I am trying to build a custom file data source for Spark, in Java. I have found numerous examples in Scala (including the CSV and XML data sources from Databricks), but I cannot bring Scala in this project. We also already have the parser itself written in Java, I just need to build the "glue" between the parser and Spark.
This is how I'd like to call it:
String filename = "src/test/resources/simple.x";
SparkSession spark = SparkSession.builder().appName("X-parse").master("local").getOrCreate();
Dataset<Row> df = spark.read().format("x.RandomDataSource")
.option("metadataTag", "schema") // hint to find schema
.option("dataTag", "data") // hint to find data
.load(filename); // local file
So far, I tried is implement x.RandomDataSource:
It seems that in both case, the call is made to the right class, but I get into NPE because I do not provide much. Any hint or example would be greatly apreciated!
Update #1
I simplified my project, my call is:
String filename = "src/test/resources/simple.json";
SparkSession spark = SparkSession.builder().appName("X-parse").master("local").getOrCreate();
Dataset<Row> df = spark.read().format("x.CharCounterDataSource")

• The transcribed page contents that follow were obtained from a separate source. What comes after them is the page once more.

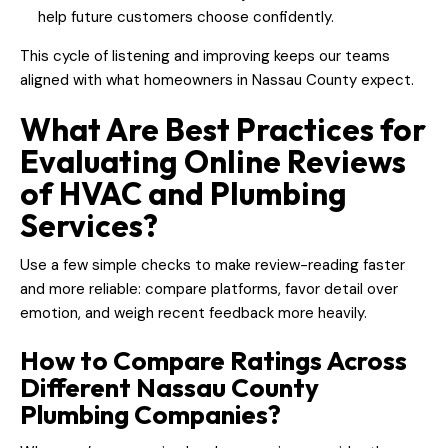
help future customers choose confidently.
This cycle of listening and improving keeps our teams
aligned with what homeowners in Nassau County expect.
What Are Best Practices for
Evaluating Online Reviews
of HVAC and Plumbing
Services?
Use a few simple checks to make review-reading faster
and more reliable: compare platforms, favor detail over
emotion, and weigh recent feedback more heavily.
How to Compare Ratings Across
Different Nassau County
Plumbing Companies?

.option("char", "a") // count the number of 'a'
.load(filename); // local file (line 40 in the stacks below)
df.show();
Ideally, this should display something like:
+--+
| a|
+--+
|45|
+--+
Things gets trickier when I try to work on x.CharCounterDataSource:
I looked at 2 ways to do it:
1) one based on FileFormat:
public class CharCounterDataSource implements FileFormat {
@Override
public Function1<PartitionedFile, Iterator<InternalRow>> buildReader(SparkSession arg0, StructType arg1,
StructType arg2, StructType arg3, Seq<Filter> arg4, Map<String, String> arg5, Configuration arg6) {
// TODO Auto-generated method stub
return null;
}
@Override
public Function1<PartitionedFile, Iterator<InternalRow>> buildReaderWithPartitionValues(SparkSession arg0,
StructType arg1, StructType arg2, StructType arg3, Seq<Filter> arg4, Map<String, String> arg5,
Configuration arg6) {
// TODO Auto-generated method stub
return null;
}
@Override
public Option<StructType> inferSchema(SparkSession arg0, Map<String, String> arg1, Seq<FileStatus> arg2) {
// TODO Auto-generated method stub
return null;
}
@Override
public boolean isSplitable(SparkSession arg0, Map<String, String> arg1, Path arg2) {
// TODO Auto-generated method stub
return false;
}
@Override
public OutputWriterFactory prepareWrite(SparkSession arg0, Job arg1, Map<String, String> arg2, StructType arg3) {
// TODO Auto-generated method stub
return null;
}
@Override
public boolean supportBatch(SparkSession arg0, StructType arg1) {
// TODO Auto-generated method stub
return false;
}
}
I know it is an empty class (generated by Eclipse) and I am not expecting much out of it.
Running it says:
java.lang.NullPointerException
at org.apache.spark.sql.execution.datasources.DataSource.org$apache$spark$sql$execution$datasources$DataSource$$getOrInferFileFormatSchema(DataSource.scala:188)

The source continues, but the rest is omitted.